The MeduzaX feed integrates directly into High Lander’s Vega UTM platform, which aggregates inputs from detection and counter-UAS technologies into a single command and control view. That gives operators the situational awareness they need and enables IFF (Identification Friend or Foe), so authorized flights can be separated from unknown traffic at a glance. Paired with an autonomous detection source, this is what lets deconfliction happen reliably enough to support BVLOS at scale. By cross-referencing live optical detection tracks with active flight plans managed by the Orion drone fleet management platform, the system establishes a clear, common operating picture. Authorized, cooperative uncrewed aircraft are immediately identified as friend or blue targets, while uncoordinated, non-cooperative, or unauthorized aircraft are displayed as red targets. This automated differentiation allows airspace managers to identify potential risks instantly, optimizing security for high-density facilities, airports, and urban drone corridors.
What comes next The trial reflects a wider change in how BVLOS is being approached. Rather than treating each flight as an exception to be argued for, operators and regulators are working toward permanent infrastructure that makes routine autonomous flight possible. High Lander’s role in that shift is as a partner built to automate and scale, connecting detection, identification, and airspace management into one operational layer that drone programs can grow on. High Lander and Thirdeye intend to continue evaluating the system across further conditions and use cases.

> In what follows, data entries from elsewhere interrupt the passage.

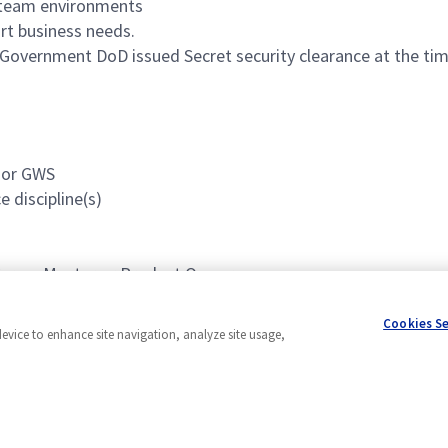
n team environments
ort business needs.
 Government DoD issued Secret security clearance at the time
D or GWS
 discipline(s)
s Scrum Master or Product Owner
Cookies S
device to enhance site navigation, analyze site usage,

About High Lander High Lander was established in 2018 by aviation veterans and technology experts to enable a fuly integrated sky where crewed and uncrewed aircraft operate in harmony. The company provides two scalable, software-only solutions: Orion DFM, a hardware-agnostic drone fleet management platform, and Vega UTM, a next-generation traffic management platform that supplies the infrastructure needed for safe, unified aviation. About ThirdEye Systems ThirdEye Systems is a leading company specializing in the development of advanced Al-based EO\IR systems for the security, HLS, and defense sectors. Focusing on optical detection and tracking for counter-UAV applications, ThirdEye provides cutting-edge tools for protecting strategic assets and national borders. Its MeduzaX system is currently operational and active with the Israeli Defense Forces (IDF).